Selon une étude de la Fondation pour le développement et le soutien familial publiée en 2017, basée dans la capitale Sanaa, 19,5% des habitants ont développé des troubles mentaux, en raison "de l'insécurité alimentaire, du choléra, des détentions arbitraires, de la torture, des attaques, des raids aériens, ou de l'absence de services de bases".
Mais dans un rapport publié cette année, l'ONU estime que "ce chiffre est sans doute plus élevé aujourd'hui, à cause du Covid-19 et de la poursuite du conflit".
Une trêve négociée par l'ONU a permis à la population de souffler ces six derniers mois, mais elle a expiré début octobre sans que les bélligérants ne soient parvenus à un accord permettant de la reconduire.
- Stigmatisation -
À Hajja, au nord-ouest de Sanaa, l'ONG Médecins sans frontières (MSF) gère une clinique spécialisée où la plupart des patients partagent un même "sentiment de deuil", après avoir perdu des proches ou leur maison.

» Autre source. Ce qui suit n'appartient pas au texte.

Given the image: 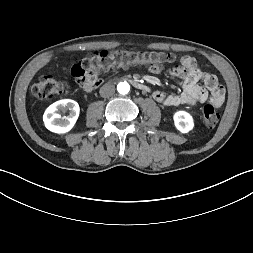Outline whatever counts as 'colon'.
<instances>
[{
  "label": "colon",
  "mask_w": 253,
  "mask_h": 253,
  "mask_svg": "<svg viewBox=\"0 0 253 253\" xmlns=\"http://www.w3.org/2000/svg\"><path fill=\"white\" fill-rule=\"evenodd\" d=\"M176 60L173 53L156 51H135L120 49L101 51L89 54L77 61L71 69L74 81L82 88H96L104 83L101 71L133 65L150 66L151 62L162 61L164 64ZM67 84L43 75L32 86V93L39 99H50L67 91ZM203 120L209 127H214L219 121V113L213 104H207L202 110Z\"/></svg>",
  "instance_id": "1"
}]
</instances>
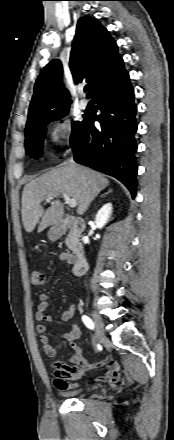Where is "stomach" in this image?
<instances>
[{
  "instance_id": "obj_1",
  "label": "stomach",
  "mask_w": 174,
  "mask_h": 440,
  "mask_svg": "<svg viewBox=\"0 0 174 440\" xmlns=\"http://www.w3.org/2000/svg\"><path fill=\"white\" fill-rule=\"evenodd\" d=\"M48 237L50 240H56L58 239L59 235L58 233L54 232L52 229L48 232Z\"/></svg>"
}]
</instances>
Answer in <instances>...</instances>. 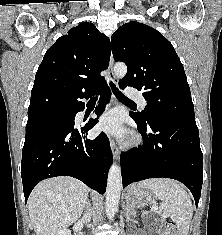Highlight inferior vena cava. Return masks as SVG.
I'll use <instances>...</instances> for the list:
<instances>
[{"instance_id":"602c4592","label":"inferior vena cava","mask_w":222,"mask_h":235,"mask_svg":"<svg viewBox=\"0 0 222 235\" xmlns=\"http://www.w3.org/2000/svg\"><path fill=\"white\" fill-rule=\"evenodd\" d=\"M89 211H90V210H89ZM90 219H91V214H90V212H86V213L84 214V216H83V221H84L85 223H87V222L90 221Z\"/></svg>"}]
</instances>
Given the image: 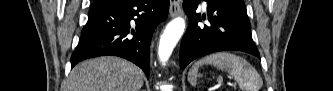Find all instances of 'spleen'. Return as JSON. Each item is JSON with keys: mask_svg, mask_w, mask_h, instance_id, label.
<instances>
[{"mask_svg": "<svg viewBox=\"0 0 333 91\" xmlns=\"http://www.w3.org/2000/svg\"><path fill=\"white\" fill-rule=\"evenodd\" d=\"M203 65L227 71L238 83L241 91H259L263 85V80L256 69L244 58L230 52L210 54L195 62L188 72L190 84L196 85L198 70Z\"/></svg>", "mask_w": 333, "mask_h": 91, "instance_id": "3e777b00", "label": "spleen"}]
</instances>
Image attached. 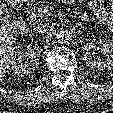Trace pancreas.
I'll return each instance as SVG.
<instances>
[{
  "mask_svg": "<svg viewBox=\"0 0 113 113\" xmlns=\"http://www.w3.org/2000/svg\"><path fill=\"white\" fill-rule=\"evenodd\" d=\"M45 10H48L45 12ZM49 7L45 1H38L29 11V17L33 23H41L49 19Z\"/></svg>",
  "mask_w": 113,
  "mask_h": 113,
  "instance_id": "obj_1",
  "label": "pancreas"
}]
</instances>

Selon Aura Ramirez Barrios, responsable de la santé mentale chez MSF, "70 à 80% des patients présentent des troubles mentaux sévères", la majorité souffrant "de psychose, de dépression, de troubles bipolaires ou de stress post-traumatique".
Le problème est que la plupart des Yéménites ne consultent que lorsque les symptômes deviennent "ingérables", après une tentative de suicide ou des hallucinations par exemple, en raison de la stigmatisation des maladies mentales, explique-t-elle.

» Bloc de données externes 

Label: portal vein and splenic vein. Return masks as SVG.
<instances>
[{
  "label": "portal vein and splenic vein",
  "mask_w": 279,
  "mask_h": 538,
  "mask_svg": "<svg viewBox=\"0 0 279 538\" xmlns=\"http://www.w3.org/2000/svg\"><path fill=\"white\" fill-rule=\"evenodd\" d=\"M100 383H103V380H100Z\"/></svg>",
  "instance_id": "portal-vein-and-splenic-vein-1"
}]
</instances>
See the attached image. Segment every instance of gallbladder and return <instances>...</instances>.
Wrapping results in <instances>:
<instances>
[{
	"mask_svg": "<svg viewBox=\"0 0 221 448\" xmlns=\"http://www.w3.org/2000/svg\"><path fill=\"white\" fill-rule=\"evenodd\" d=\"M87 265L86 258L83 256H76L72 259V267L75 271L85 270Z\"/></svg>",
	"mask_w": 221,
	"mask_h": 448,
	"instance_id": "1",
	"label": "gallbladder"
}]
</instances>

Franchir les portes de la clinique est particulièrement difficile pour les femmes, qui doivent demander l'autorisation de leur famille ou de leurs maris pour se déplacer.
"C'est triste de les entendre raconter leur histoire et de réaliser qu'elles auraient eu besoin d'aide il y a bien longtemps", déplore Aura Ramirez Barrios.
Malgré tout, la responsable considère la clinique comme un lieu d'espoir, un endroit où les Yéménites se sentent en sécurité, "après toute la violence qu'ils ont et continuent de subir".